By: Ravie Lakshmanan
Colonial Pipeline, which carries 45% of the fuel consumed on the U.S. East Coast, on Saturday said it halted operations due to a ransomware attack, once again demonstrating how infrastructure is vulnerable to cyberattacks.
“On May 7, the Colonial Pipeline Company learned it was the victim of a cybersecurity attack,” the company said in a statement posted on its website. “We have since determined that this incident involves ransomware. In response, we proactively took certain systems offline to contain the threat, which has temporarily halted all pipeline operations, and affected some of our IT systems.”
Colonial Pipeline is the largest refined products pipeline in the U.S., a 5,500 mile (8,851 km) system involved in transporting over 100 million gallons from the Texas city of Houston to New York Harbor.
Cybersecurity firm FireEye’s Mandiant incident response division is said to be assisting with the investigation, according to reports from Bloomberg and The Wall Street Journal, with the attack linked to a ransomware strain called DarkSide.
“We are engaged with Colonial and our interagency partners regarding the situation,” the U.S. Cybersecurity and Infrastructure Security Agency (CISA) said. “This underscores the threat that ransomware poses to organizations regardless of size or sector. We encourage every organization to take action to strengthen their cybersecurity posture to reduce their exposure to these types of threats.”
Darkside ransom noteAn analysis of the ransomware published by Cybereason earlier in April 2021 reveals that DarkSide has a pattern of being used against targets in English-speaking countries, while avoiding entities located in former Soviet Bloc nations.
The operators behind the ransomware also recently switched to an affiliate program in March, wherein threat actors are recruited to spread the malware by breaching corporate network victims, while the core developers take charge of maintaining the malware and payment infrastructure.
DarkSide, which commenced operations in August 2020, has published stolen data from more than 40 victims to date.
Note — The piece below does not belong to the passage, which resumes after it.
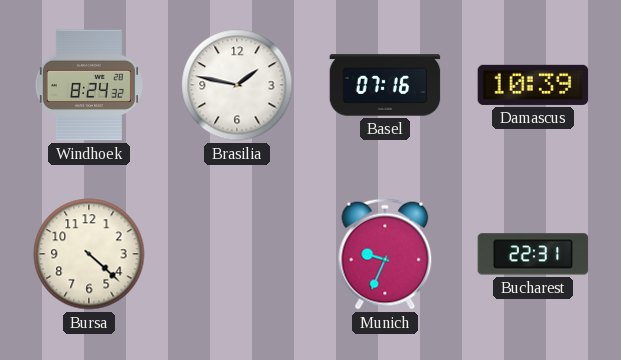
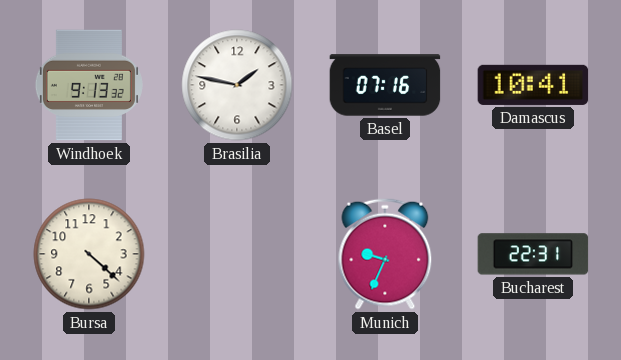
Windhoek: 8:24 -> 9:13
Damascus: 10:39 -> 10:41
It’s not immediately clear how much money the attackers demanded or whether Colonial Pipeline has paid. A separate report from Bloomberg alleged that the cybercriminals behind the attack stole 100GB of data from its network.
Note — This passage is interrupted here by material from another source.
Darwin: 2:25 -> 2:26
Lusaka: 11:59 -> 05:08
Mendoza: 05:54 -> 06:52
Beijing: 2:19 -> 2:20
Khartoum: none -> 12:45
Rising Threat of Ransomware
The latest cyber attack comes as a coalition of government and tech firms in the private sector, called the Ransomware Task Force, released a list of 48 recommendations to detect and disrupt the rising ransomware threat, in addition to helping organizations prepare and respond to such attacks more effectively.
Potentially damaging intrusions targeting utilities and critical infrastructure have witnessed a surge in recent years, fueled in part by ransomware attacks that have increasingly jumped on the double extortion bandwagon to not only encrypt the victim’s data, but exfiltrate the data beforehand and threaten to make it public if the ransom demand is not paid.
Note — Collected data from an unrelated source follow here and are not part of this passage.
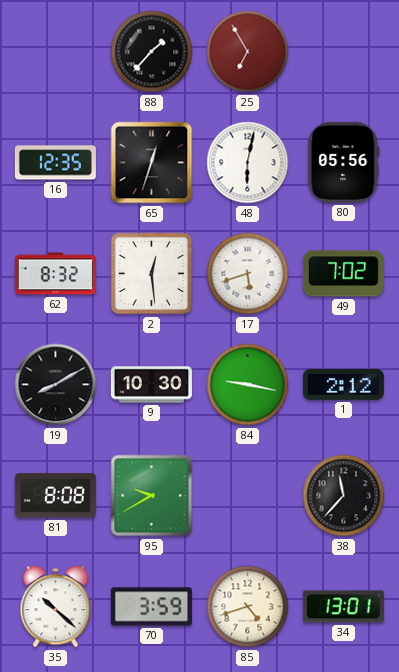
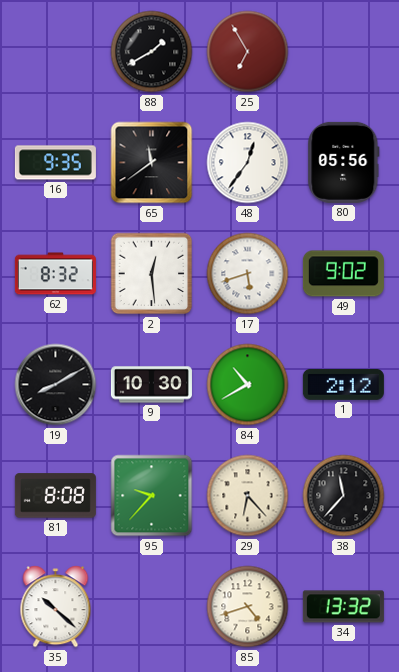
88: 1:37 -> 1:40
16: 12:35 -> 9:35
65: 12:33 -> 11:39
48: 6:02 -> 12:36
49: 7:02 -> 9:02
84: 9:17 -> 10:40
95: 9:40 -> 9:37
29: none -> 6:23
70: 3:59 -> none
34: 13:01 -> 13:32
Based on data gathered by Check Point and shared with The Hacker News, cyberattacks targeting American utilities jumped by 50% on average per week, from 171 at the start of March to 260 towards the end of April. What’s more, over the last nine months, the monthly number of ransomware attacks in the U.S. nearly tripled to 300.
“Furthermore, in recent weeks an average of 1 in every 88 Utilities organization in the U.S. suffered from an attempted Ransomware attack, up by 34% compared to the average from the beginning of 2021,” the American-Israeli cybersecurity firm said.
In February 2020, CISA issued an alert warning of increasing ransomware infections impacting pipeline operations following an attack that hit an unnamed natural gas compression facility in the country, causing the company to shut down its pipeline asset for about two days.
Securing pipeline infrastructure has been an area of focus for the Department of Homeland Security, which in 2018 assigned CISA to oversee what’s called the Pipeline Cybersecurity Initiative (PCI) that aims to identify and address emerging threats and implement security measures to protect more than 2.7 million miles of pipelines responsible for transporting oil and natural gas in the U.S.
The agency’s National Risk Management Center (NRMC) has also published a Pipeline Cybersecurity Resources Library in February 2021 to “provide pipeline facilities, companies, and stakeholders with a set of free, voluntary resources to strengthen their cybersecurity posture.”